The first Fleet Street newspaper, the Daily Courant, was produced in 1702, at the start of the 18th century, while in the 19th the proliferation of magazines and periodicals led to the creation of the comical magazine Punch, commemorated in the Punch Tavern near St Bride's. In the 1970s the magazine was located in Tudor Street, where it took the old Punch table, at which long lunches ­ in the best traditions of Fleet Street journalism ­ were held, and on which successive generations of writers and wits carved their initials for posterity. This failed to impress Prince Charles's detective when he was proudly shown the table during a routine security sweep prior to Charles's arrival for lunch: "Do you get a lot of vandalism round here, then?", he asked.

The late 1970s saw the most momentous changes to befall British newspapers since the period when mass circulation papers like the Daily Mail and Daily Express revolutionised the style and content of what, until then, been a relatively staid industry.

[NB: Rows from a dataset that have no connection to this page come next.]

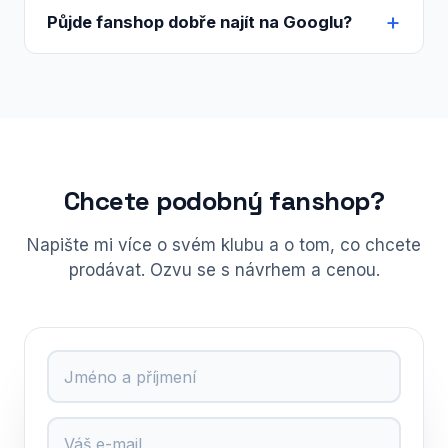
Půjde fanshop dobře najít na Googlu?
Chcete podobný fanshop?
Napište mi více o svém klubu a o tom, co chcete
prodávat. Ozvu se s návrhem a cenou.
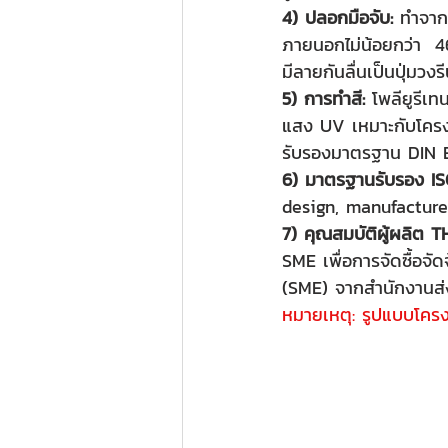
4) ปลอกมือจับ:
 ทำจาก
ภายนอกไม่น้อยกว่า  46
มีลายกันลื่นเป็นปุ่มวง
5) การทำสี: 
โพลียูรี
แสง UV เหมาะกับโครงส
รับรองมาตรฐาน DIN 
6) มาตรฐานรับรอง IS
design, manufacture
7) คุณสมบัติผู้ผลิต 
SME เพื่อการจัดซื้อจ
(SME) จากสำนักงานส่
หมายเหตุ: รูปแบบโครง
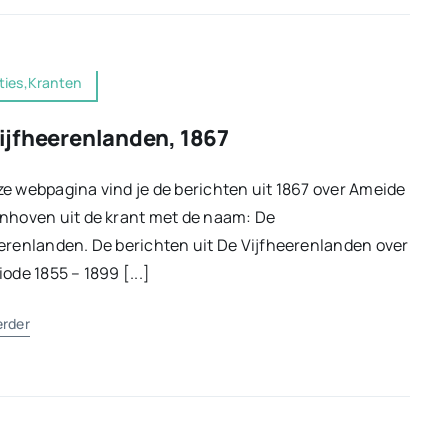
ties,Kranten
ijfheerenlanden, 1867
e webpagina vind je de berichten uit 1867 over Ameide
nhoven uit de krant met de naam: De
erenlanden. De berichten uit De Vijfheerenlanden over
iode 1855 – 1899 [...]
erder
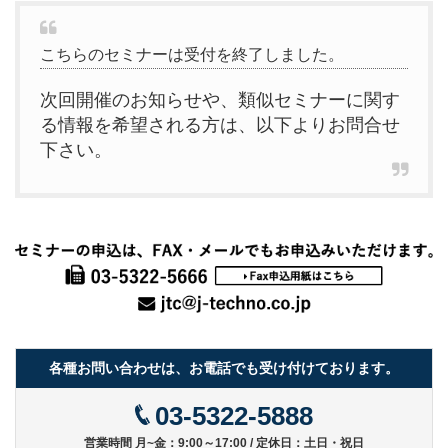
こちらのセミナーは受付を終了しました。
次回開催のお知らせや、類似セミナーに関す
る情報を希望される方は、以下よりお問合せ
下さい。
各種お問い合わせは、お電話でも受け付けております。
03-5322-5888
営業時間 月~金：9:00～17:00 / 定休日：土日・祝日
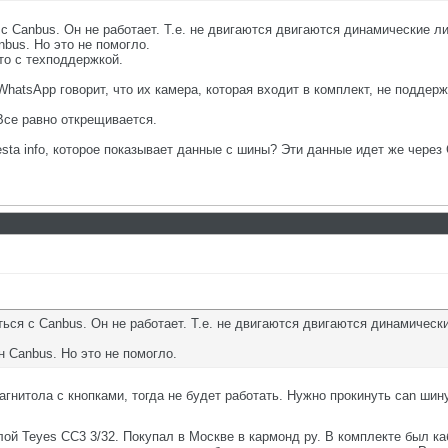
с Canbus. Он не работает. Т.е. не двигаются двигаются динамические ли
bus. Но это не помогло.
то с техподдержкой.
WhatsApp говорит, что их камера, которая входит в комплект, не поддер
Все равно открещивается.
sta info, которое показывает данные с шины? Эти данные идет же через
ься с Canbus. Он не работает. Т.е. не двигаются двигаются динамическ
 Canbus. Но это не помогло.
агнитола с кнопками, тогда не будет работать. Нужно прокинуть can шину
лой Teyes CC3 3/32. Покупал в Москве в кармонд ру. В комплекте был ка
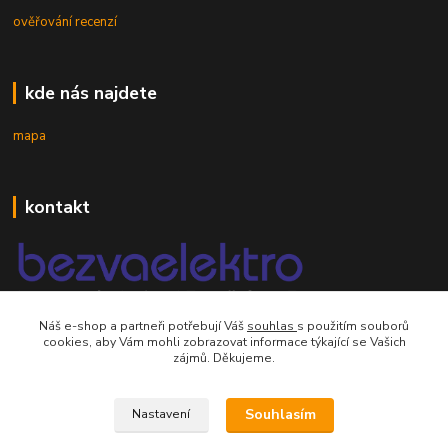
ověřování recenzí
kde nás najdete
mapa
kontakt
Náš e-shop a partneři potřebují Váš
souhlas
s použitím souborů
mobil 605 268 512
cookies, aby Vám mohli zobrazovat informace týkající se Vašich
Po-Pá, 8-16 hod.
zájmů. Děkujeme.
orsontrading@seznam.cz
Souhlasím
Nastavení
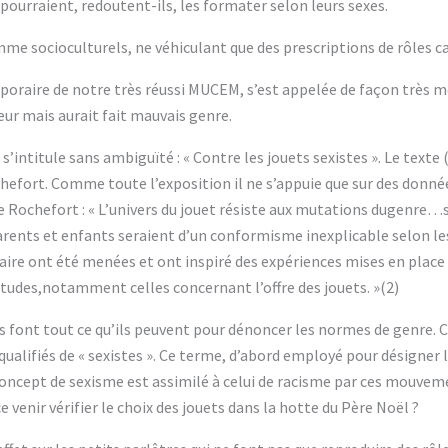
pourraient, redoutent-ils, les formater selon leurs sexes.
me socioculturels, ne véhiculant que des prescriptions de rôles ca
poraire de notre très réussi MUCEM, s’est appelée de façon très mod
teur mais aurait fait mauvais genre.
s’intitule sans ambiguïté : « Contre les jouets sexistes ». Le texte
chefort. Comme toute l’exposition il ne s’appuie que sur des donné
ce Rochefort : « L’univers du jouet résiste aux mutations dugenre…s
rents et enfants seraient d’un conformisme inexplicable selon le
laire ont été menées et ont inspiré des expériences mises en plac
tudes,notamment celles concernant l’offre des jouets. »(2)
nt tout ce qu’ils peuvent pour dénoncer les normes de genre. Ce
 qualifiés de « sexistes ». Ce terme, d’abord employé pour désigner l
oncept de sexisme est assimilé à celui de racisme par ces mouvemen
 venir vérifier le choix des jouets dans la hotte du Père Noël ?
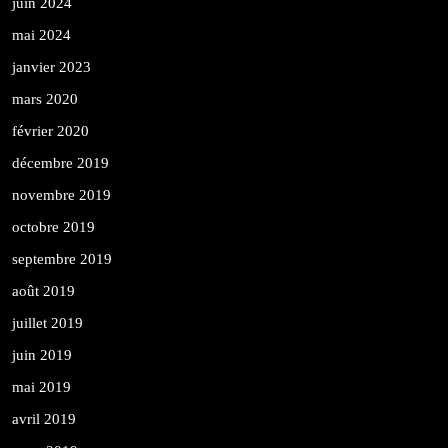
juin 2024
mai 2024
janvier 2023
mars 2020
février 2020
décembre 2019
novembre 2019
octobre 2019
septembre 2019
août 2019
juillet 2019
juin 2019
mai 2019
avril 2019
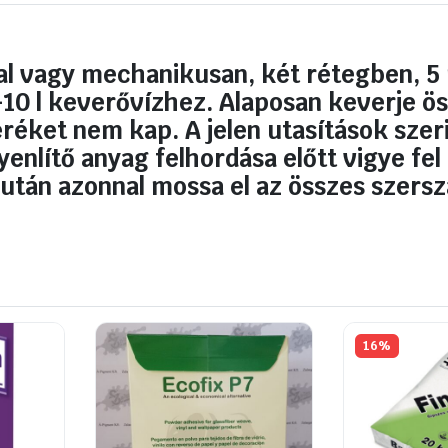
5
mm
mennyiség
val vagy mechanikusan, két rétegben, 
10 l keverővízhez. Alaposan keverje öss
réket nem kap. A jelen utasítások szer
yenlítő anyag felhordása előtt vigye fel
 után azonnal mossa el az összes szersz
16%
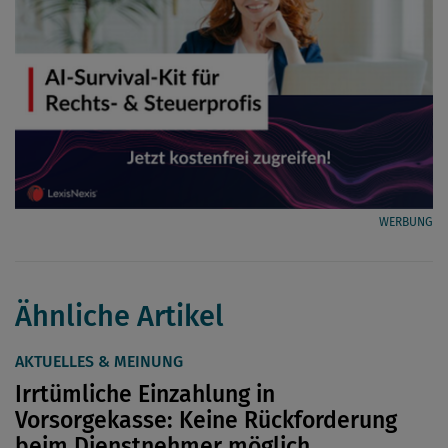
WERBUNG
Ähnliche Artikel
AKTUELLES & MEINUNG
Irrtümliche Einzahlung in
Vorsorgekasse: Keine Rückforderung
beim Dienstnehmer möglich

After decades of costly industrial disputes Rupert Murdoch (following the example of Eddie Shah's Today) broke the power of the various newspaper unions with the move to "fortress Wapping", opening the way for The Independent to flourish along with its older competitors.

The change may have freed the industry from restrictive working methods, but it ripped the heart out of Fleet Street, and saw the end of the thrusting but curiously old-fashioned way of life that Evelyn Waugh satirised in his 1938 comic novel, Scoop. Yet the area's theatrical connections ­ including the Salisbury Court theatre and the Dorset Garden theatre ­ have been restored with the creation of the Bridewell theatre in 1993. El Vino and the Cheshire Cheese may no longer be packed with journalists but they remain, as do the lawyers.

With the City's uncanny ability to absorb change while seeming to cling to the past, the area will continue to move with the flow, like the hidden river after which it was named.